[Records contained in a dataset]
________________

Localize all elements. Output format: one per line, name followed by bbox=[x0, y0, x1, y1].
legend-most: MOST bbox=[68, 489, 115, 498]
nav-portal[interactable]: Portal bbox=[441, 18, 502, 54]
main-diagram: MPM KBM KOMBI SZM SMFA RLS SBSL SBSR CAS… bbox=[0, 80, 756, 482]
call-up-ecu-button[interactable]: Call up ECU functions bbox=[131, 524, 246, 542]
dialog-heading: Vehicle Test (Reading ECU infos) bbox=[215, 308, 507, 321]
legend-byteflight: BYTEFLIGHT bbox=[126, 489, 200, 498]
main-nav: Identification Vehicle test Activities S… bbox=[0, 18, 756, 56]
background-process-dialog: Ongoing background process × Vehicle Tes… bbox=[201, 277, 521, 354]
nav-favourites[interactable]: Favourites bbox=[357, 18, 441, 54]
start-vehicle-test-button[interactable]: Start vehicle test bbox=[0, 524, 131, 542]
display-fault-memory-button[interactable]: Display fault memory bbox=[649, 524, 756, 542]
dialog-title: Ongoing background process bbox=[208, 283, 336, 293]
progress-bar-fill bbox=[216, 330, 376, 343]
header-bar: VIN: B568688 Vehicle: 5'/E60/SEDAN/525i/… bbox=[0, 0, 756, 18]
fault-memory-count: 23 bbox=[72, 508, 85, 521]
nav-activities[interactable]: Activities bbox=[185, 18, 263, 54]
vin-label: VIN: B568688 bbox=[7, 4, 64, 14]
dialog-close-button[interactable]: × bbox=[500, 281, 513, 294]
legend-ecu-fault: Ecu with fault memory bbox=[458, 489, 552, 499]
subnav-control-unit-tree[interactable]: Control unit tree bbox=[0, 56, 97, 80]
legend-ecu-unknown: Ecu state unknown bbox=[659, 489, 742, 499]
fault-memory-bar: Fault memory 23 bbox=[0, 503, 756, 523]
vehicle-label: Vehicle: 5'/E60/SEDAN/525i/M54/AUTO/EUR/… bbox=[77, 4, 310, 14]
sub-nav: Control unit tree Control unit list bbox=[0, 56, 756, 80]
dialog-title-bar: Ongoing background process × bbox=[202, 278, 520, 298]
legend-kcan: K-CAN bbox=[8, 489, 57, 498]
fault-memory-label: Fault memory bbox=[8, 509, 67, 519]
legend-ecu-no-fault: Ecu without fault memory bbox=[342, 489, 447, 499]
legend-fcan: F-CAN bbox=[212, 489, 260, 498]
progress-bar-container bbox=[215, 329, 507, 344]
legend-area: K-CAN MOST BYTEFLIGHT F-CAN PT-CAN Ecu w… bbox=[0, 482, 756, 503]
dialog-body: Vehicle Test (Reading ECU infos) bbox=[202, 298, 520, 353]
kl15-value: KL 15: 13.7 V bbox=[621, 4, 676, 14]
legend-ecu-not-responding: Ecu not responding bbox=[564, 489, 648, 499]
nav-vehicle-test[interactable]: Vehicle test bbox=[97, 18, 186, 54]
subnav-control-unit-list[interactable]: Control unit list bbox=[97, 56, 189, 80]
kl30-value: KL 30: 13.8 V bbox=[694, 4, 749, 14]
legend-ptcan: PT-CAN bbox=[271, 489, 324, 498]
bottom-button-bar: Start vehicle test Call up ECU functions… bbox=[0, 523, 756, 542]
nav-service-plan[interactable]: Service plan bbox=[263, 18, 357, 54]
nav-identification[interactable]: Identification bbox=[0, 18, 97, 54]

________________

*WHAT YOU HAVE TO DO*
In the records above, some lines hold the word "Start"; copy each such line.

*RESULT FOR THIS TASK*
start-vehicle-test-button[interactable]: Start vehicle test bbox=[0, 524, 131, 542]
bottom-button-bar: Start vehicle test Call up ECU functions… bbox=[0, 523, 756, 542]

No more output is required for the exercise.